E’ bene tenere separato il concetto di benessere sociale da quello di sviluppo economico, che, seppur condizionanti e correlati in una certa misura, rappresentano due ordini diversi di problematiche e di aspettative. La confusione dei concetti reca intrinseci paradossi come di fronte a cui, ad esempio, si sono trovati i dipendenti di Mirafiori che in nome di un presunto sviluppo in termini economici si sono visti ridurre la qualità delle propria azione lavorativa e della propria vita individuale, con la benedizione di tutti coloro che mai affronteranno la stessa entità di sacrifici. L’appello al sacrificio è un’altra spinosa questione, evangelicamente posta dalla classe padronale, per affrancare il lavoratore dipendente da ogni dubbio: fa come ti dico e taci!

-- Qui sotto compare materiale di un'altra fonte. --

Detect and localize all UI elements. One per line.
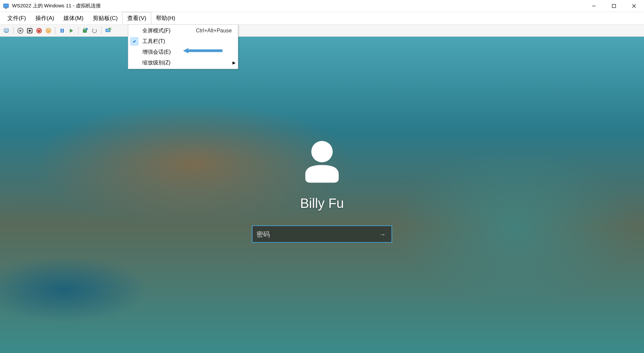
toolbar — [0, 25, 644, 37]
ctrl-alt-del-button[interactable] — [3, 27, 11, 35]
menubar: 文件(F) 操作(A) 媒体(M) 剪贴板(C) 查看(V) 帮助(H) — [0, 12, 644, 25]
password-field-container: → — [252, 226, 392, 243]
menu-view[interactable]: 查看(V) — [122, 12, 151, 24]
menu-item-zoom[interactable]: 缩放级别(Z) ▶ — [129, 57, 237, 68]
toolbar-separator — [55, 27, 55, 34]
window-title: WS2022 上的 Windows 11 - 虚拟机连接 — [12, 3, 584, 9]
close-button[interactable] — [624, 0, 644, 12]
checkmark-icon — [130, 37, 138, 45]
maximize-button[interactable] — [604, 0, 624, 12]
svg-rect-9 — [5, 32, 8, 33]
shutdown-button[interactable] — [35, 27, 43, 35]
svg-point-24 — [86, 28, 88, 30]
menu-file[interactable]: 文件(F) — [3, 12, 31, 24]
svg-rect-21 — [62, 29, 64, 33]
svg-rect-20 — [60, 29, 62, 33]
svg-rect-8 — [4, 29, 9, 32]
turnoff-button[interactable] — [26, 27, 34, 35]
menu-item-fullscreen[interactable]: 全屏模式(F) Ctrl+Alt+Pause — [129, 25, 237, 36]
vm-display[interactable]: Billy Fu → — [0, 37, 644, 353]
menu-help[interactable]: 帮助(H) — [151, 12, 180, 24]
annotation-arrow — [183, 47, 223, 55]
checkpoint-button[interactable] — [81, 27, 89, 35]
password-input[interactable] — [257, 230, 377, 238]
pause-button[interactable] — [58, 27, 66, 35]
svg-rect-5 — [612, 4, 616, 8]
window-controls — [584, 0, 644, 12]
menu-action[interactable]: 操作(A) — [31, 12, 59, 24]
revert-button[interactable] — [91, 27, 99, 35]
titlebar: WS2022 上的 Windows 11 - 虚拟机连接 — [0, 0, 644, 12]
minimize-button[interactable] — [584, 0, 604, 12]
submenu-arrow-icon: ▶ — [230, 60, 237, 65]
menu-item-label: 缩放级别(Z) — [140, 59, 230, 66]
enhanced-session-button[interactable] — [104, 27, 112, 35]
toolbar-separator — [13, 27, 14, 34]
submit-button[interactable]: → — [377, 229, 387, 239]
user-avatar-icon — [295, 134, 349, 188]
svg-rect-23 — [83, 29, 87, 33]
svg-marker-29 — [183, 48, 222, 53]
view-dropdown: 全屏模式(F) Ctrl+Alt+Pause 工具栏(T) 增强会话(E) 缩放… — [128, 24, 238, 69]
toolbar-separator — [78, 27, 78, 34]
reset-button[interactable] — [67, 27, 75, 35]
menu-media[interactable]: 媒体(M) — [59, 12, 88, 24]
svg-point-11 — [19, 30, 21, 32]
lockscreen: Billy Fu → — [252, 134, 392, 243]
save-button[interactable] — [44, 27, 52, 35]
menu-item-label: 工具栏(T) — [140, 38, 237, 45]
svg-rect-3 — [5, 8, 7, 9]
svg-point-30 — [311, 141, 333, 162]
menu-item-toolbar[interactable]: 工具栏(T) — [129, 36, 237, 47]
menu-clipboard[interactable]: 剪贴板(C) — [88, 12, 123, 24]
username-label: Billy Fu — [300, 196, 344, 211]
start-button[interactable] — [16, 27, 24, 35]
menu-item-label: 全屏模式(F) — [140, 27, 196, 34]
svg-marker-22 — [70, 29, 73, 33]
svg-rect-2 — [5, 8, 7, 8]
toolbar-separator — [101, 27, 102, 34]
svg-rect-1 — [4, 4, 8, 7]
app-icon — [3, 3, 9, 9]
svg-rect-13 — [29, 30, 31, 32]
menu-item-accelerator: Ctrl+Alt+Pause — [196, 28, 237, 34]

Il ricorso alla ineluttabilità della insufficienza delle risorse è una mistificazione di un regime colonizzato da bande lobbistiche e da coaguli di sostanza organica, nominati ministri. Quanto mal di pancia procura il semplice riferimento a una equa distribuzione delle risorse, è cosa nota. Il delirio di onnipotenza è, poi, coscientemente perseguito quando si esalta la competizione e la meritocrazia, con quanta foga brillantina sono auspicate selezione e severità (che riguardi, naturalmente, solo i figli degli altri!), cosa molto singolare in un paese che annovera tradizioni corporativistiche e legislazioni poste a garanzia della perpetuazione generazionale di privilegi acquisiti dai bisnonni (capitolo: concessioni statali).
Il miglioramento, capillare e sostanziale, delle condizioni di vita è un impulso dinamico fondamentale per la coesione sociale e per i rapporti di reciproca interferenza tra il singolo individuo e lo spazio circostante. Certo è che le condizioni di salariati, precari e disoccupati, sui i quali è strutturata l’economia del profitto e dello sfruttamento, relativizzano molto i parametri per misurare la qualità della vita individuale e collettiva. Ma alcuni obiettivi sono fondamentali e non vanno mai dimenticati. La massima diffusione della conoscenza umanistica e scientifica per la più vasta quota di popolazione deve rappresentare uno sforzo continuo e irreversibile. La cancellazione dei bisogni materiali fondamentali deve essere perseguita in ogni aggregato sociale, al di là di ogni legame di etnia, di sesso o di cultura. L’accesso alla educazione, alla salute, al diritto di mobilità qualificano il concetto di benessere sociale. L’emancipazione anti-autoritaria sia individuale che collettiva, in nome delle coscienze e delle responsabilità individuali, rappresenti, quindi, lo sbocco naturale e significativo dell’avventura umana, di cui siamo tutti partecipi.